The court stated that “The essence of Plaintiff’s argument is that if Defendant gets information from Experian, Equifax, or TransUnion that is not included on a report by the other, then that provides notice that the information is inaccurate information” and, under existing precedent, is enough to make the reasonableness of Credco’s procedures a jury question for trial.  However, the court disagreed with this argument and found that Credco’s “procedures were reasonable as a matter of law.”  The court reached this conclusion as follows: there is no evidence that all three credit bureaus need to report the same information, which means that “the type of information reported by Experian does not by its existence show inaccuracy,” which means that Credco’s reports did not contain a “patent error” and were not “incorrect on their face,” which means that Credco, as an intermediary, had no duty to notice or correct the latent errors.  Id. at **12-14.  Notably, the court considered some of the decisions going the other way (discussed in my prior posts), but distinguished them on the grounds that they involved reports with patent errors.

In Ocasio v.
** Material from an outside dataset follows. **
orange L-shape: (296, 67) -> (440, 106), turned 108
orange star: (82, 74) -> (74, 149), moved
CoreLogic Credco, LLC, No. No. 14-cv-1585, 2015 U.S. Dist. LEXIS 130990 (D.N.J. Sept. 29, 2015), plaintiff Gardenia Ocasio alleged that when she applied for a loan, the lender obtained tri-merge reports from Credco which contained debts that pertained to her grandmother and not to her, and that she was unable to obtain credit for this reason.  Id. at *2.  Unlike the Baker court, the Ocasio court did not note whether all three bureaus had been reporting her grandmother’s accounts as pertaining to her, or just one or two.  Id.  
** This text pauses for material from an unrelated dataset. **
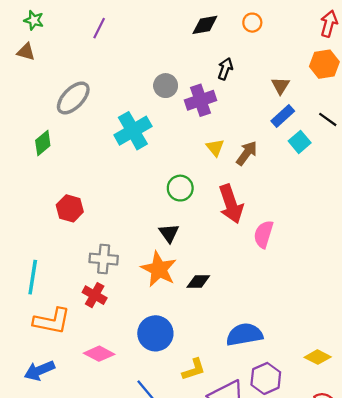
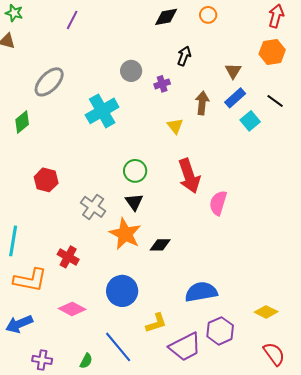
purple cross: (200, 100) -> (162, 84), size x0.6
brown arrow: (247, 153) -> (202, 103), moved, turned -30
green circle: (180, 188) -> (135, 171), moved
gray cross: (104, 259) -> (93, 207), moved, turned 30

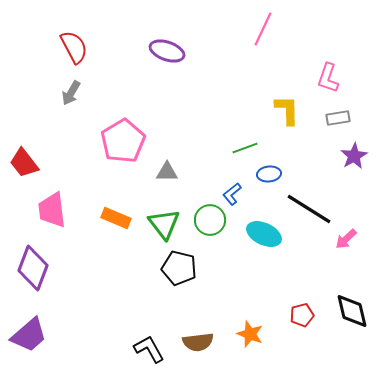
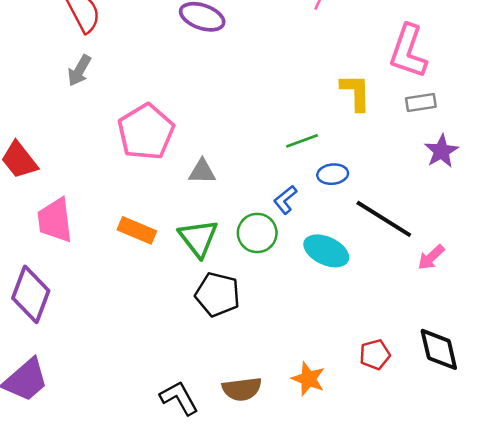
pink L-shape: (328, 78) -> (408, 51), size x1.4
The Ocasio court found that “Plaintiff has shown the inaccuracy of this information was obvious on the face of her credit reports which reported accounts owned by individuals with different birth years (1938 vs. 1987).”  Id. at *8.  For this reason, the court rejected Credco’s argument that “its procedures were reasonable as a matter of law because it accurately complied and reported information collected from the credit bureaus.”  Id.  (The court also rejected another legal argument, which has been rejected by other courts in the past, namely that “the statutory definition of ‘reseller’ exempts resellers from the duties of consumer reporting agencies,” id. at *11).
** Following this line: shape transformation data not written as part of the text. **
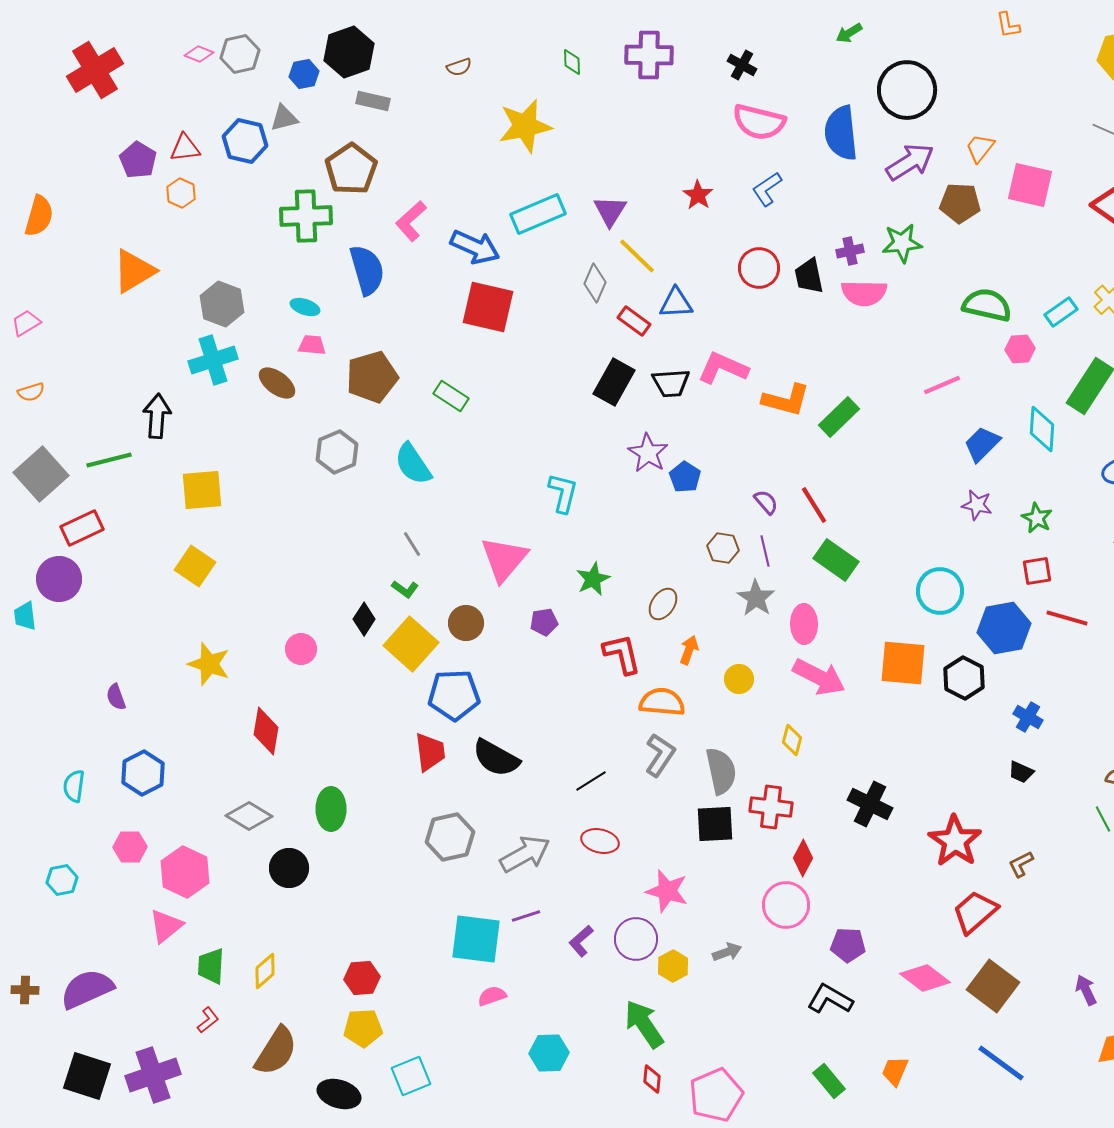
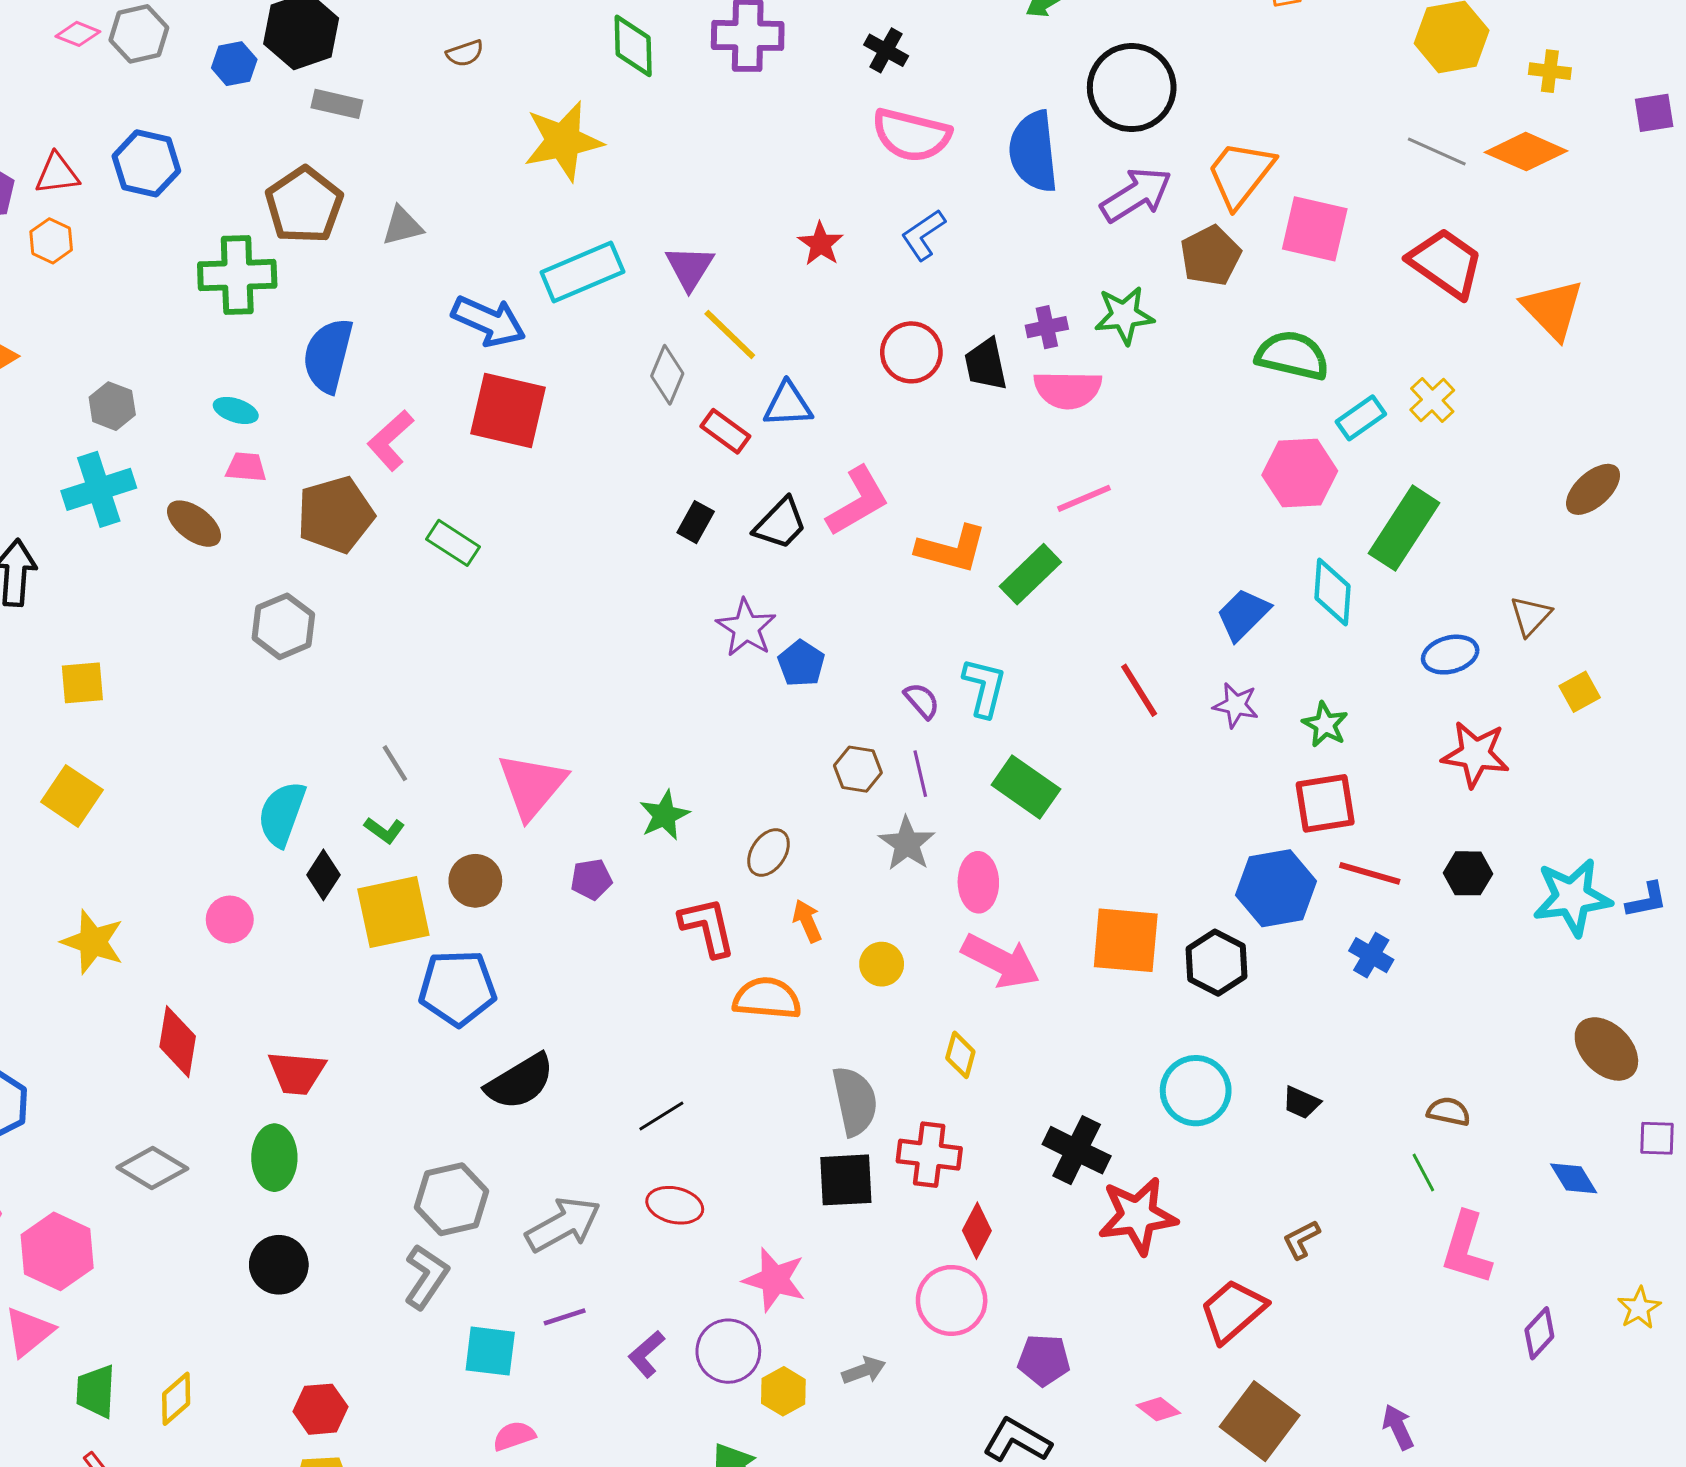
green diamond: (572, 62) -> (633, 46), size x1.6
gray triangle: (284, 118) -> (402, 226), moved
orange trapezoid: (980, 148) -> (1240, 174), size x1.6
brown pentagon: (960, 203) -> (1211, 256), turned -30
pink L-shape: (411, 221) -> (390, 440), moved
blue semicircle: (367, 270) -> (328, 355), turned -150
gray hexagon: (222, 304) -> (112, 406), size x0.7
green semicircle: (987, 305) -> (1292, 355), moved
pink hexagon: (1020, 349) -> (1300, 473), size x1.6
pink L-shape: (723, 368) -> (858, 501), turned 126
black rectangle: (614, 382) -> (696, 522), size x0.6
black trapezoid: (671, 383) -> (780, 524), turned -42
pink line: (942, 385) -> (1084, 498), moved
cyan semicircle: (413, 464) -> (282, 814), moved, turned 54
yellow square: (202, 490) -> (82, 683), size x0.7
cyan L-shape: (563, 493) -> (984, 687), moved
red line: (814, 505) -> (1139, 690), moved
red square: (1037, 571) -> (1325, 803), size x1.4
cyan circle: (940, 591) -> (1196, 1091), moved
yellow square: (411, 644) -> (393, 912), turned 36
orange arrow: (689, 650) -> (807, 921), turned -44
blue cross: (1028, 717) -> (1371, 955), moved
red trapezoid: (430, 752) -> (297, 1073), moved, turned 102
gray L-shape: (660, 755) -> (426, 1277), moved
black semicircle: (496, 758) -> (520, 1082), turned -60
red star: (955, 841) -> (1138, 1216), moved, turned 30
black circle: (289, 868) -> (279, 1265), moved
cyan square: (476, 939) -> (490, 1351), size x0.7
pink diamond: (925, 978) -> (1158, 1409), size x0.6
In comparing these two decisions, the most obvious difference (besides the fact that one granted Credco’s motion for summary judgment and the other court denied it) is the fact that the Baker court did not find discrepancies between the bureau reports to be “patent errors” which made the reports “incorrect on their face,” whereas the Ocasio court did.

Does the fact that the Ocasio reports contained credit accounts belonging to people with different birthdays mean that Credco could have decided which accounts were right, and which were wrong?  The court seemed to think so.  But without looking at the Ocasio reports, which were not re-printed in the court’s opinion, it is hard to know whether to agree. Even if the bureaus reported credit accounts that belonged to people with different birthdays, it does not necessarily follow that Credco had the power to see which accounts belonged to the person born in 1938, and which to the person born in 1987.  The Ocasio court apparently thought that Credco had the ability to do this, but the opinion doesn’t say why.